James Turrell’s Slice of Light

James Turrell’s captivating installation highlights the newly opened Nancy and Rich Kinder Building at the Museum of Fine Arts, Houston.

James Turrell, Caper, Salmon into White, 2000. © James Turrell Photograph by Thomas R. DuBrock.

H oused in a “black box” gallery in the new Nancy and Rich Kinder Building at the Museum of Fine Arts, Houston (MFAH) is James Turrell’s Caper, Salmon to White: Wedgework, 2000, a captivating light installation not seen in public for seven years.
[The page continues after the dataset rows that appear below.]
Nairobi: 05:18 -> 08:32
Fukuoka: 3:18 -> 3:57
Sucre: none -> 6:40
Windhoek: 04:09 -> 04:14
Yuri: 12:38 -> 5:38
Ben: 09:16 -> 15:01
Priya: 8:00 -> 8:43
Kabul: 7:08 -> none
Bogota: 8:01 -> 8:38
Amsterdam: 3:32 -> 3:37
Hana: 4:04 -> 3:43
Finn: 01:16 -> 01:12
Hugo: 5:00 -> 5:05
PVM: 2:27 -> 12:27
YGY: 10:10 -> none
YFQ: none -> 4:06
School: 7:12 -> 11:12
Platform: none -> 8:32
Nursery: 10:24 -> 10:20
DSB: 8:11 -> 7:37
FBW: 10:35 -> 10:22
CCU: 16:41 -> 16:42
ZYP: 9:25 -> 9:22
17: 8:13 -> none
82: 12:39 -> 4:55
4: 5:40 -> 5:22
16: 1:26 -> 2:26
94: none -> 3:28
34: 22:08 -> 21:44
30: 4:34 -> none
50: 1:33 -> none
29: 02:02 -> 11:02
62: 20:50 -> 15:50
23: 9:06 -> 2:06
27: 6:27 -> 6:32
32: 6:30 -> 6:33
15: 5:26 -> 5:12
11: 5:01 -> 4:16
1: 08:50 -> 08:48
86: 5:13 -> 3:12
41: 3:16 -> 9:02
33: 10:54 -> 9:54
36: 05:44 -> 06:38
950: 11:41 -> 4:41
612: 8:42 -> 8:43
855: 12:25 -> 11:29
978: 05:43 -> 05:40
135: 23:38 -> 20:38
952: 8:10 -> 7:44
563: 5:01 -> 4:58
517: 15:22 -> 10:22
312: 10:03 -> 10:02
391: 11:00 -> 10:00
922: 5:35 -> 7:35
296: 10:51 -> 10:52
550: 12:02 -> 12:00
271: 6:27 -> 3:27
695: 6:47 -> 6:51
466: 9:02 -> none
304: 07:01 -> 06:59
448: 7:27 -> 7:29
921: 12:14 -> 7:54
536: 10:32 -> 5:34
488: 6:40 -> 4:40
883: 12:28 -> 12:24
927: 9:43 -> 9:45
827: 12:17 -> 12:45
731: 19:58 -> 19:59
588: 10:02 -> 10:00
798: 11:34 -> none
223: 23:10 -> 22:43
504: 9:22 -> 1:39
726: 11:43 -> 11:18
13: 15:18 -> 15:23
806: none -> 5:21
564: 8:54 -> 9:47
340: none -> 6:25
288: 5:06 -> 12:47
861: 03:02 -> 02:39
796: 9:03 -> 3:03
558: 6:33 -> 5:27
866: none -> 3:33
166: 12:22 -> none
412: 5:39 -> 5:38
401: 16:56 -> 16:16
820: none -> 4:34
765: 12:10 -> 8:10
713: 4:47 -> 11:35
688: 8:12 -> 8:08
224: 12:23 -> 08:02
In addition to being an artist, Turrell is a keen pilot, having obtained his licence aged 16, and this piece “perhaps more than any other works by the artist, reflects upon this experience”, says Alison de Lima Greene, curator of Modern and contemporary art at the MFAH. “While the space looks nothing like the sky, the ways in which planes of colour slice through one another is directly based upon how colour and light shift when two different atmospheric fronts meet in the sky – the cooler front ‘wedges’ under the warmer front, which then rises.”

FROM LEFT: THE NANCY AND RICH KINDER BUILDING AT THE MUSEUM OF FINE ARTS, HOUSTON, FROM ABOVE; THE BUILDING'S THIRD-FLOOR ATRIUM. © RICHARD BARNES, COURTESY OF THE MUSEUM OF FINE ARTS, HOUSTON.

Caper, Salmon to White is part of Turrell’s Wedgeworks series, which he started in 1969, and represents a moment of technological innovation. “Earlier Wedgeworks were made using angled fluorescent light to slice across space,” says de Lima Greene. “With the introduction of LED technology, Turrell has been able to refine the quality of light and the layering of one tone over another with incredible nuance, much as Mark Rothko used thin washes of pigment to capture light in his most luminous canvases.”

The Nancy and Rich Kinder Building, Museum of Fine Arts, Houston, opened 21 November 2020.